Selama debat kampanye dan pertemuan interaktif, Prabowo menyajikan gambaran yang lebih tenang tentang keterlibatan Tiongkok. Tampaknya ia menyarankan bahwa dalam menangani Nine Dash Line atau garis putus-putus sembilan, ia akan berkonsultasi dengan negara-negara ASEAN lainnya yang juga terancam oleh Tiongkok.

Ke mana arah permasalahan ini masih belum pasti karena tidak ada kesatuan di antara lima negara ASEAN tentang masalah ini. Filipina dengan tegas menantang Tiongkok, yang secara agresif menyerang pos-pos terdepan Filipina.

Filipina telah menjalin hubungan yang lebih erat dengan Amerika dan Jepang. Vietnam juga mengalami penderitaan serupa, namun tampaknya mereka lebih mampu menghadapi masalah ini dibandingkan membahayakan kepentingan ekonominya dengan China.

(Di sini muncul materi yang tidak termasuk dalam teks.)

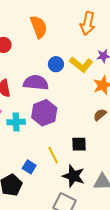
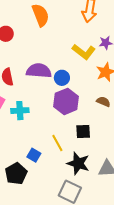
blue circle: (56, 64) -> (62, 78), moved
purple hexagon: (44, 113) -> (66, 101), moved
brown semicircle: (100, 115) -> (103, 102), turned 64

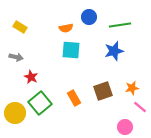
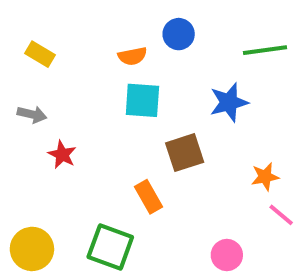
green line: (120, 25) -> (265, 50), moved
brown square: (103, 91) -> (185, 153), moved
green square: (40, 103) -> (110, 247), moved, turned -30
yellow circle: (15, 113) -> (32, 249), moved
pink circle: (125, 127) -> (227, 255), moved

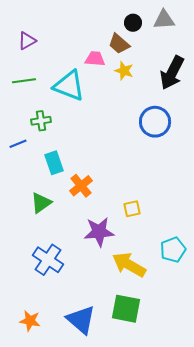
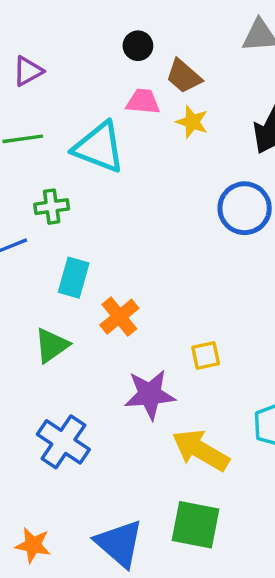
black circle: (133, 23) -> (138, 46), moved
cyan rectangle: (54, 163) -> (74, 278), turned 35

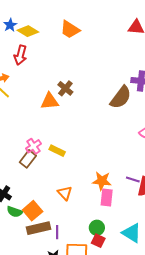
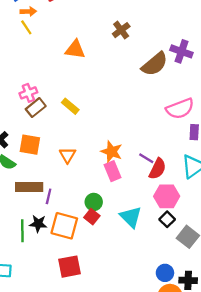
brown cross: (65, 88) -> (121, 30), moved
pink cross: (34, 146) -> (28, 93), moved
pink rectangle: (107, 197) -> (112, 171), turned -42
orange square: (33, 211) -> (30, 145), moved, turned 36

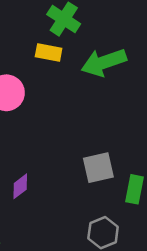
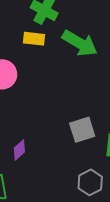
green arrow: (104, 62) -> (80, 43), turned -126

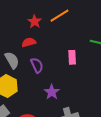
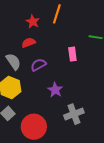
orange line: (59, 16) -> (57, 14), turned -36
purple semicircle: (37, 65) -> (38, 65), turned -91

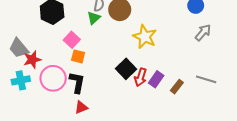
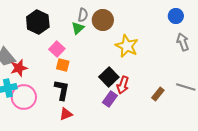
gray arrow: (203, 32) -> (183, 42), turned -60
pink circle: (53, 78) -> (24, 97), moved
purple rectangle: (156, 79) -> (110, 99), moved

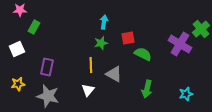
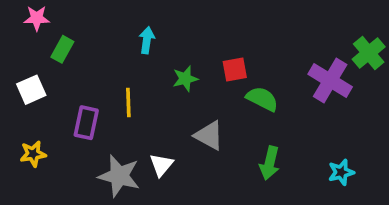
cyan arrow: (104, 22) -> (147, 40), moved
yellow line: (91, 65) -> (128, 102), moved
gray star: (48, 96) -> (119, 176), moved

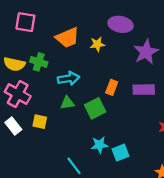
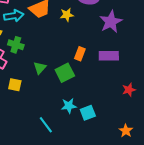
green cross: (39, 62) -> (16, 45), moved
cyan arrow: (69, 79) -> (14, 16), moved
green triangle: (67, 103) -> (40, 68), turned -40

Hal serupa juga terjadi pada Malaysia dan Brunei, yang tampaknya menutup mata terhadap intrusi China di wilayah mereka. Kini, terserah pada Indonesia, negara dengan perekonomian terbesar di ASEAN, untuk memutuskan apakah mereka akan mengikuti kebijakan lebih otonom, yang berarti bahwa campur tangan China perlu dilawan secara diplomatis dan fisik.

Prabowo, sebagai presiden, kemungkinan akan melanjutkan pendekatan yang diterapkan Prabowo, sebagai menteri pertahanan. Dia bukanlah calon presiden yang menentang Jokowi. Karena itu, diperkirakan tidak akan melakukan penyimpangan besar terhadap kebijakan Jokowi mengenai Tiongkok.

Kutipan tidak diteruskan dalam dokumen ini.